É manifesto que a tese do recorrente ignora ostensivamente a funcionalidade típica do processo de extradição, que naturalmente não visa realizar, perante os tribunais do Estado requerido, um pré-julgamento do arguido, mas tão-somente avaliar se concorrem os específicos pressupostos de que depende a transferência do extraditando para o Estado requerente, a fim de aí se poder apurar ou efectivar a respectiva responsabilidade criminal, sob a égide da jurisdição e do ordenamento jurídico deste Estado. Ora, nesta perspectiva, é óbvia a incongruência da tese do recorrente: é que – a existir tal pré-julgamento face ao ordenamento jurídico do Estado requerido, facultando-se ao arguido a plena discussão da matéria de facto e o irrestrito apuramento da sua possível responsabilidade criminal – estaria provavelmente frustrado o fim e a função típica do procedimento de extradição, já que passaria a ser naturalmente lícito ao extraditando, invocando o princípio 'ne bis in idem', subtrair-se a um novo julgamento perante o Estado que requereu a extradição!
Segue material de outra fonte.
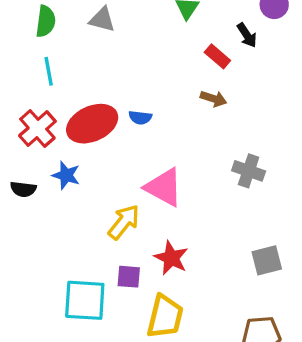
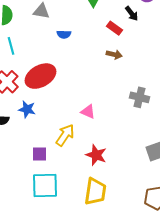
blue semicircle: (140, 118) -> (64, 34), moved
pink triangle: (164, 187) -> (88, 112), size x0.6
purple square: (129, 277) -> (39, 154), moved

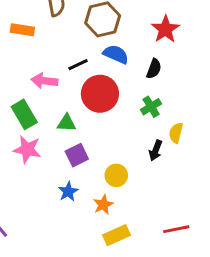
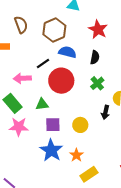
purple square: (77, 155) -> (53, 125), turned 35
yellow circle: (116, 175) -> (80, 125), moved
blue star: (68, 192) -> (51, 150), size x1.6

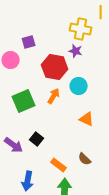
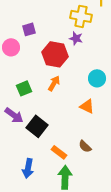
cyan circle: (79, 86) -> (97, 78), moved
green square: (24, 101) -> (24, 88), size x0.7
black square: (37, 139) -> (37, 126), size x1.5
purple arrow: (14, 145) -> (14, 115), moved

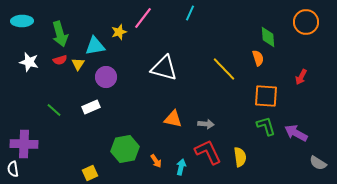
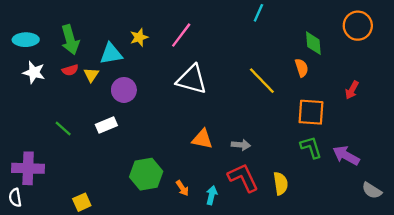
cyan line: (190, 13) -> (258, 13), moved
pink line: (143, 18) -> (181, 35), moved
cyan ellipse: (22, 21) -> (26, 40), moved
yellow square: (90, 173) -> (82, 202), moved

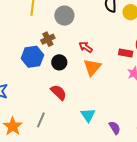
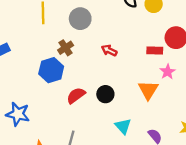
black circle: (59, 62) -> (105, 94), moved
orange triangle: (92, 67) -> (148, 90), moved
red semicircle: (59, 92) -> (76, 96), moved, turned -72

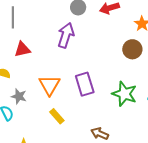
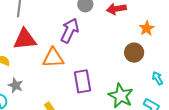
red triangle: (22, 49) -> (25, 39), size x1.4
orange triangle: (50, 85) -> (53, 58), moved, turned 50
A natureza própria de tal processo, situado no âmbito da cooperação judiciária internacional, obsta naturalmente a que nele seja proferida decisão de mérito, avaliando a matéria de facto e incidindo sobre a possível responsabilidade criminal imputada do arguido – mas tão só uma decisão, de natureza, em larga medida, procedimental e vinculada à função típica do processo de extradição: a verificação ou não verificação dos requisitos e pressupostos de que depende, perante a Lei Fundamental e os diplomas legais que regem a extradição, a colocação do arguido à disposição do Estado requerente, a cuja jurisdição competirá naturalmente – e em exclusivo – a indagação e averiguação da respectiva responsabilidade criminal'. Assim, o Ministério Público conclui:
'1º - A autorização legislativa, outorgada pela Lei n.º 17/90, com base na qual foi editado o Decreto-lei n.º 43/91, define, em termos bastantes, o objecto, o sentido e a extensão da autorização concedida ao Governo para rever e reformular o regime da cooperação judiciária internacional, pelo que inexiste a apontada inconstitucionalidade orgânica de quaisquer normas deste diploma legal.
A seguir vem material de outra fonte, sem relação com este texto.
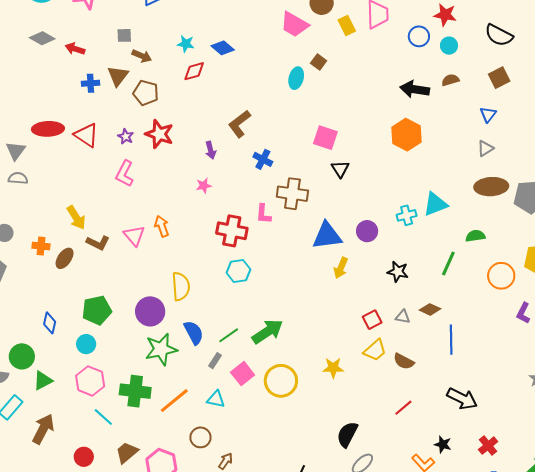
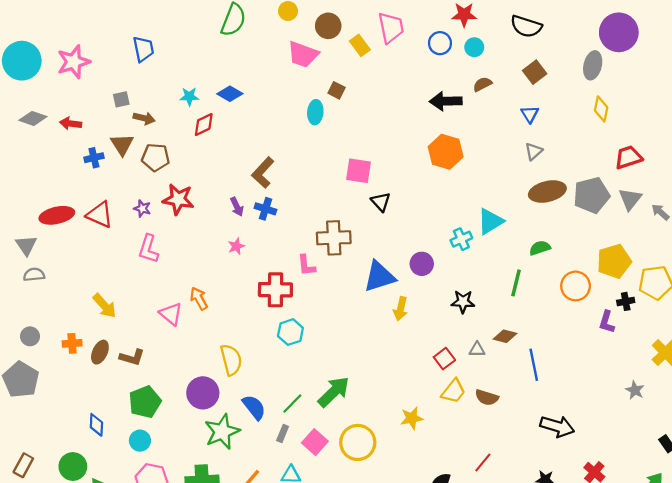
blue cross: (263, 159) -> (265, 209), moved
brown L-shape: (98, 243) -> (132, 357), moved
red line: (403, 408) -> (483, 463), moved

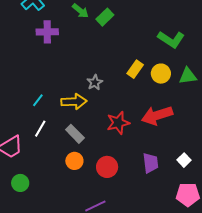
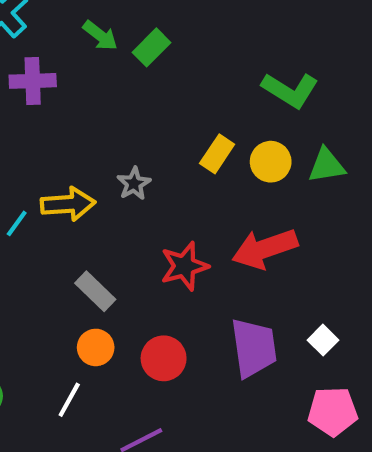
yellow arrow: (74, 102) -> (68, 204), moved
white line: (40, 129) -> (69, 400), moved
purple trapezoid: (151, 163) -> (254, 348), size x1.4

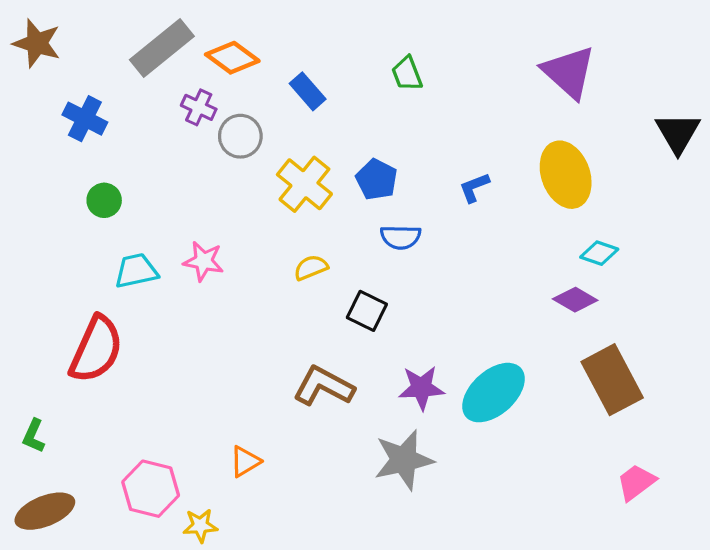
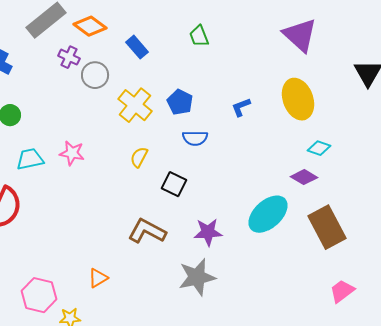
yellow semicircle: (311, 268) -> (139, 157), turned -40
cyan ellipse: (494, 393) -> (268, 214), moved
2º - As normas constantes dos artigos 49°, n° 3, e 57º, n° 2, do Decreto-lei n°
43/91, ao estabelecerem que não é lícito ao extraditando impugnar e discutir, no
âmbito do processo de extradição, os factos que lhe são imputados pelo Estado requerente – apenas podendo questionar que a sua identidade corresponda à do extraditando ou que se verifiquem os pressupostos e requisitos legais que condicionam a extradição – não violam o princípio das garantias de defesa, já que a função típica do processo de extradição não envolve – e é incompatível – com a realização, no Estado requerido. de um pré-julgamento do arguido pelos factos em que se funda o pedido de extradição.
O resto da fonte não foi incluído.